COVID-19 cases continue to decline in Orange County, although ICU admissions saw a slight increase. Between September 24 and September 30, the seven-day average COVID-19 case rate dropped from 11.5 to 8.8 per 100,000 people, with the average number of daily COVID-19 cases declining from 371.3 to 285.1. The positivity rate also decreased from 3.6 to 3 percent and hospitalizations from 308 to 279 per day. ICU admissions increased from 76 to 85 per day. Orange County COVID-19 case counts and testing figures are updated daily, Monday through Friday, at occovid19.ochealthinfo.com/coronavirus-in-oc.

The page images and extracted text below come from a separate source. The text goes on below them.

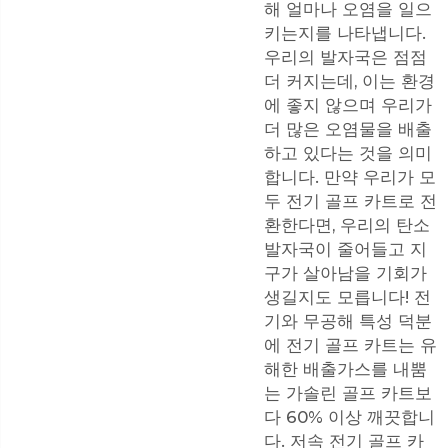
해 얼마나 오염을 일으
키는지를 나타냅니다.
우리의 발자국은 점점
더 커지는데, 이는 환경
에 좋지 않으며 우리가
더 많은 오염물을 배출
하고 있다는 것을 의미
합니다. 만약 우리가 모
두 전기 골프 카트로 전
환한다면, 우리의 탄소
발자국이 줄어들고 지
구가 살아남을 기회가
생길지도 모릅니다! 전
기와 무공해 특성 덕분
에 전기 골프 카트는 유
해한 배출가스를 내뿜
는 가솔린 골프 카트보
다 60% 이상 깨끗합니
다. 저속 전기 골프 카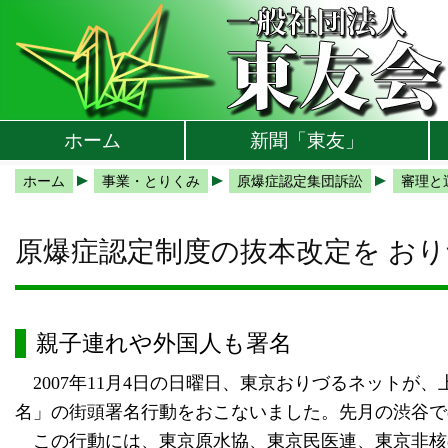
本文へ
メインメニューへ
サブメニューへ
現在地ナビ（パンくずリスト）へ
ホーム
新聞「東友」
ホーム
事業・とりくみ
原爆症認定集団訴訟
審理と運
原爆症認定制度の抜本改定を お
親子連れや外国人も署名
2007年11月4日の日曜日、東京おりづるネットが
名」の街頭署名行動をおこないました。先月の渋谷で
この行動には、東京原水協、東京民医連、東京非核の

“As a whole county, we are now over 71% fully vaccinated among our eligible residents age 12 and older, with 78% of our eligible population having received at least one dose,” says Dr. Chinsio-Kwong. “We are also making a great deal of progress with vaccinations in our more densely populated cities, especially as we continue our efforts on our high risk and hard-to-reach areas. For example, over a week period from September 20 to September 27, Anaheim as a city vaccinated over 1,600 in a one-week period, and Santa Ana vaccinated almost 1,800, most of whom were from the Latinx Community. We are continuing to work closely with our community partners to find ways to reach this last 20% of our population who remain unvaccinated, to provide the necessary education and deliver vaccines to them.”

Vaccination continues to be the most effective way to reduce the spread of COVID-19. Vaccines are widely available throughout Orange County for walk-in, same day and future appointments. As the OC Health Care Agency focuses on delivering vaccines and providing education to our most vulnerable population and hard-to-reach communities, individuals who are not yet vaccinated or are interested in receiving a booster dose are encouraged to visit any local pharmacy or healthcare provider, or go online to Vaccines.gov, MyTurn.ca.gov or Othena.com, to schedule a vaccination appointment.

For more information on available vaccine distribution channels in Orange County, please visit COVIDVaccineFacts.com and click on “Find a COVID-19 Vaccine”.

This article was released by the Orange County Health Care Agency.